(Excerpts from a dataset)
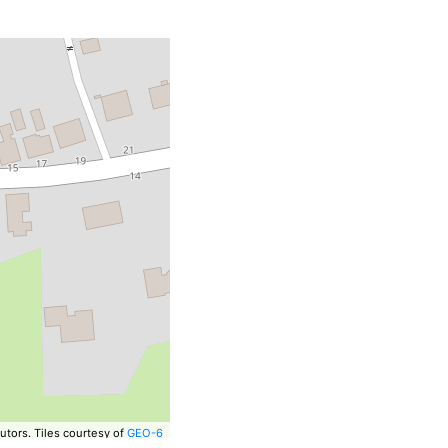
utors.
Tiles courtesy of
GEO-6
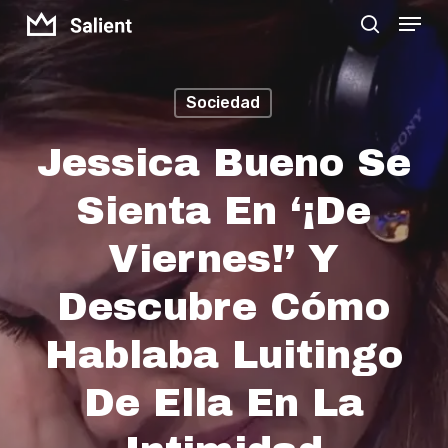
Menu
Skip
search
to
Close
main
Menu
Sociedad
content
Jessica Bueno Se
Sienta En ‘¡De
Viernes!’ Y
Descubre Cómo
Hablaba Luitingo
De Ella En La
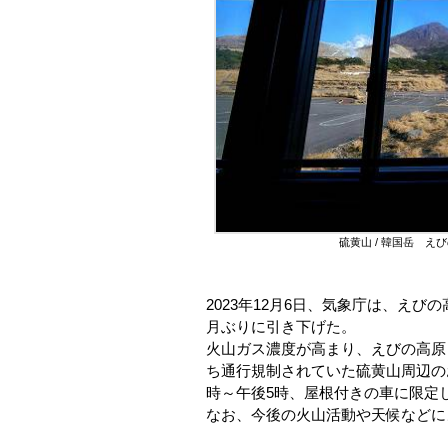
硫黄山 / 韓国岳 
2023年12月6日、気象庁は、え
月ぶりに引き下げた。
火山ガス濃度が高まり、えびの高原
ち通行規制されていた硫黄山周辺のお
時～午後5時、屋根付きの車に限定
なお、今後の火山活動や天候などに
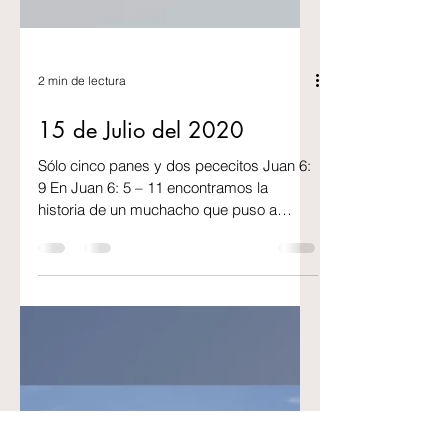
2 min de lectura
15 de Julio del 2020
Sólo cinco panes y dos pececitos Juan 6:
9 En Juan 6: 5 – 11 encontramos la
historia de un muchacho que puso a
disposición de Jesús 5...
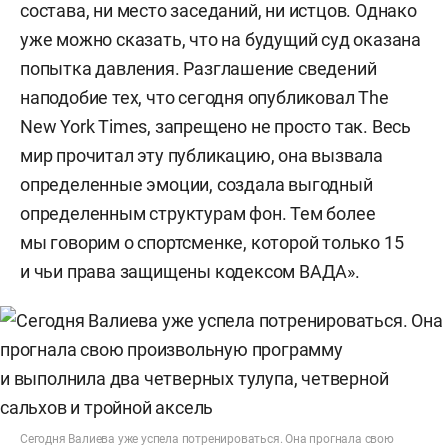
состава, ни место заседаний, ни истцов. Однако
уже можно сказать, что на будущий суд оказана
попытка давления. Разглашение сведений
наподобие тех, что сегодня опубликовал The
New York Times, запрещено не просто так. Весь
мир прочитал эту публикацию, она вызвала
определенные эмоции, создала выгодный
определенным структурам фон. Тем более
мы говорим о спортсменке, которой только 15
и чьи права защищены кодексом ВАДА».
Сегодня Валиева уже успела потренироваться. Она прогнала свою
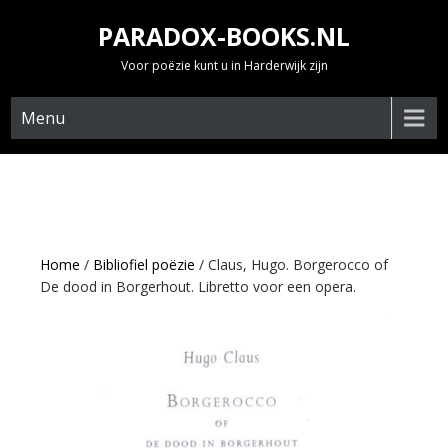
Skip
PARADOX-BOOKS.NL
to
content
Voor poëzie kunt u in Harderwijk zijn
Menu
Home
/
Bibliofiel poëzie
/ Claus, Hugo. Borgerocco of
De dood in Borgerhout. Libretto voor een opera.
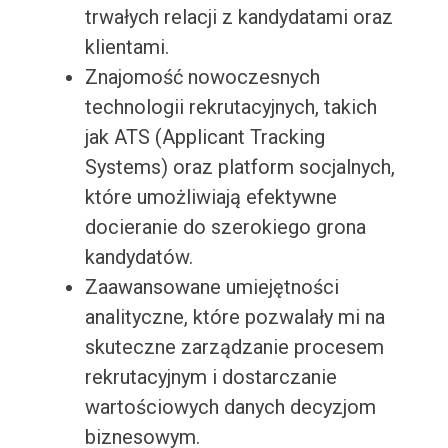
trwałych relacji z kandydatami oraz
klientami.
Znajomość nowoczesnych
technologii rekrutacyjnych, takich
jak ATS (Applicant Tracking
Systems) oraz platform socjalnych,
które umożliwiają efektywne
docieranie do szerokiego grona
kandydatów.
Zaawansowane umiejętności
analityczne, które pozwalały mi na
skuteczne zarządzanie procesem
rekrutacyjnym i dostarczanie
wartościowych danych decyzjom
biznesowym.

* * *

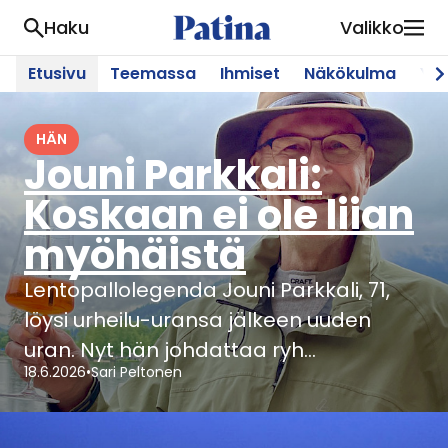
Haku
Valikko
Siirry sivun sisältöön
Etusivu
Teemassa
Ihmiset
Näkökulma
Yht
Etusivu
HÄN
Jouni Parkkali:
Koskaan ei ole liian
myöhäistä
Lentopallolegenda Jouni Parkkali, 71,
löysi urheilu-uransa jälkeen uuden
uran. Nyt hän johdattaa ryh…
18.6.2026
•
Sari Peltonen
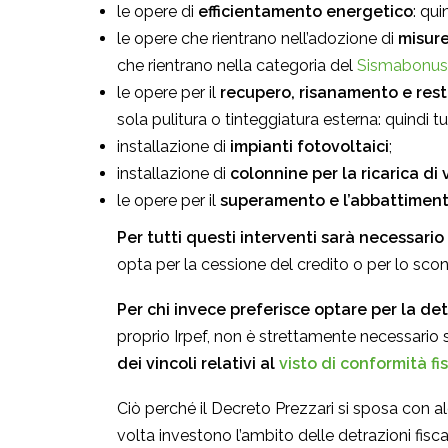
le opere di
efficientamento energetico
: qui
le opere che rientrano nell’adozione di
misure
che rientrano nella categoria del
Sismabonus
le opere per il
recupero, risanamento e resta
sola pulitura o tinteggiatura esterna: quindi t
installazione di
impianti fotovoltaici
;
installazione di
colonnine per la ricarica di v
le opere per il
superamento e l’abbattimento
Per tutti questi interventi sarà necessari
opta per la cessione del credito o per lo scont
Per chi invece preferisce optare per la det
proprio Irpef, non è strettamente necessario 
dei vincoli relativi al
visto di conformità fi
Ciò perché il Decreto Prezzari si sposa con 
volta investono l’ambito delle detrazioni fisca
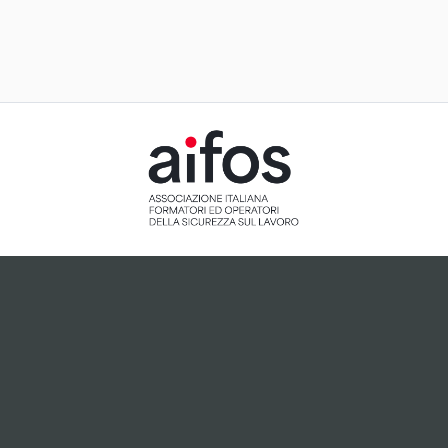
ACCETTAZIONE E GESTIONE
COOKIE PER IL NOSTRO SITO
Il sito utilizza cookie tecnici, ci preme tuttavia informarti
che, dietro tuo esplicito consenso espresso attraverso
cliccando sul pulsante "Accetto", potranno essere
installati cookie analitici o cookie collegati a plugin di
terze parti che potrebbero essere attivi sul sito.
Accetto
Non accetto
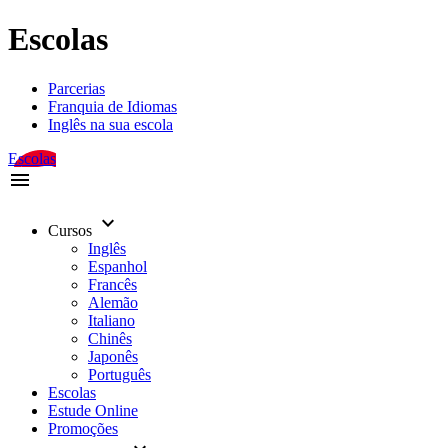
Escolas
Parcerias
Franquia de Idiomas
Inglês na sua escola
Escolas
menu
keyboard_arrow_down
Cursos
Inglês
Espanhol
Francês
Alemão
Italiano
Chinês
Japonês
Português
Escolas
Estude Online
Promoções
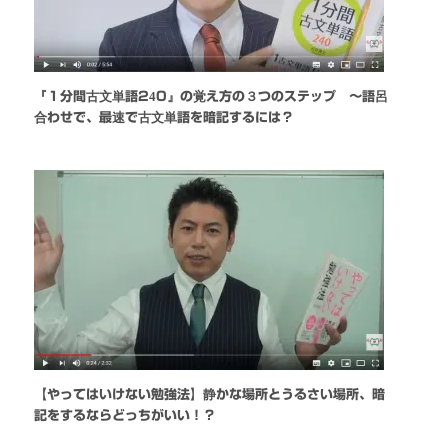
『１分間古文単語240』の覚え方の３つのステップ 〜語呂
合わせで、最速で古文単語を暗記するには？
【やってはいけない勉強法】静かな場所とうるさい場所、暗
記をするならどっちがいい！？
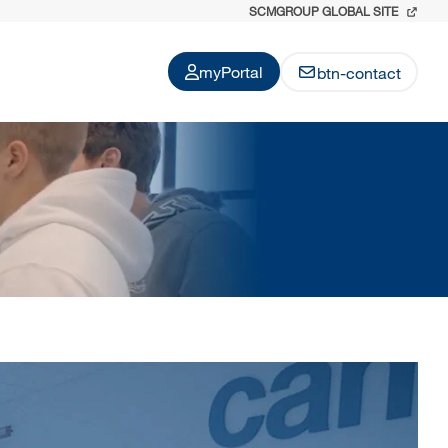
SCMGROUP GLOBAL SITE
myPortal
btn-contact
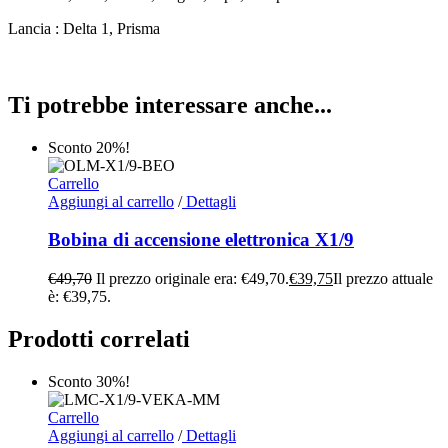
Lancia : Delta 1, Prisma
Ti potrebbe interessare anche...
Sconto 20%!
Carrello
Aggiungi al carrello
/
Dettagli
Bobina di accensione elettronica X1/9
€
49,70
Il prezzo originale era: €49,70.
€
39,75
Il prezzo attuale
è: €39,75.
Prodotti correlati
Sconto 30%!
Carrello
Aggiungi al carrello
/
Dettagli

==

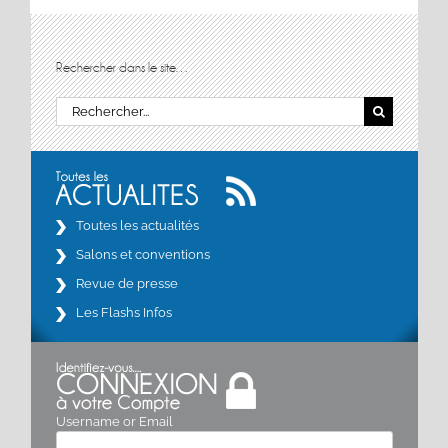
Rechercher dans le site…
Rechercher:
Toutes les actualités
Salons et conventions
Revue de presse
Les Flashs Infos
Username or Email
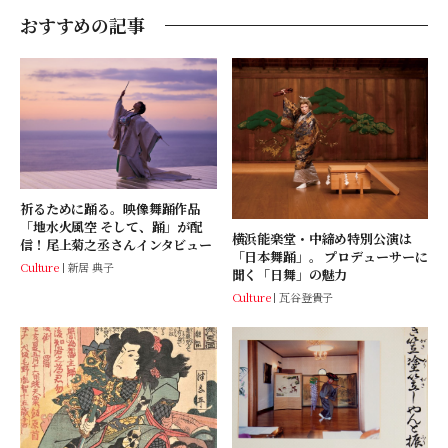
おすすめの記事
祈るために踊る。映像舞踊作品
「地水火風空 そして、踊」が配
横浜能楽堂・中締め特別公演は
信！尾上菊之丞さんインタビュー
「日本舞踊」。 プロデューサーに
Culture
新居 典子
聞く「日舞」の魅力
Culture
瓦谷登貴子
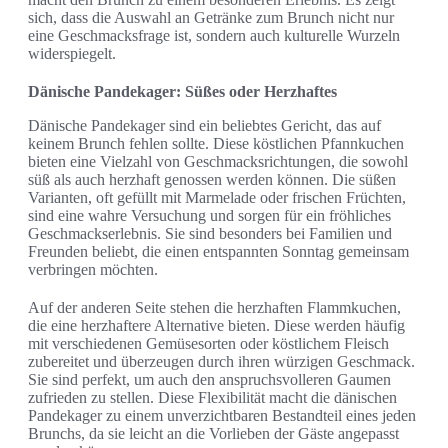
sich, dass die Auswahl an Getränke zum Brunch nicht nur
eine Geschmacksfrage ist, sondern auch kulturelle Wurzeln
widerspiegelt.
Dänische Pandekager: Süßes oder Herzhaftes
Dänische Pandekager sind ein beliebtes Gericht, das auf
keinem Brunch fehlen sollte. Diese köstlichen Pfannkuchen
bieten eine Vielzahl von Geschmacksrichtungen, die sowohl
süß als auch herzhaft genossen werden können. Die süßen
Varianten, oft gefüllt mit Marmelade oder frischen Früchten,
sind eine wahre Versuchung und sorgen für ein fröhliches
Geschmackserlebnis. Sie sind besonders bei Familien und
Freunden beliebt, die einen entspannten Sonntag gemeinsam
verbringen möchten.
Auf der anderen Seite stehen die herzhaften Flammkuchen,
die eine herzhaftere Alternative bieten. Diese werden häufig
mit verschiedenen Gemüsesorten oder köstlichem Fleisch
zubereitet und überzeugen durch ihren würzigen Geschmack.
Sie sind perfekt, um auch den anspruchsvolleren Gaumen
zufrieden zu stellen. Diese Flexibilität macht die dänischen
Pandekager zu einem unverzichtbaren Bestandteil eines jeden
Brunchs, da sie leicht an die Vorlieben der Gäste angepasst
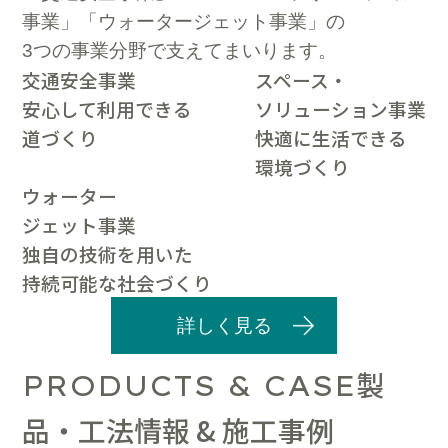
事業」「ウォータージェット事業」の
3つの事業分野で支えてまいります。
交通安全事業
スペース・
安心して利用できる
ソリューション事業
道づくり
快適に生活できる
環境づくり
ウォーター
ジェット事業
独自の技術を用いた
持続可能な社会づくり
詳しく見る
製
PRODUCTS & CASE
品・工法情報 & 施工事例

What is expected
Find how many lines in the entries include the string "poëzie", and state only the number.

Exercise response
2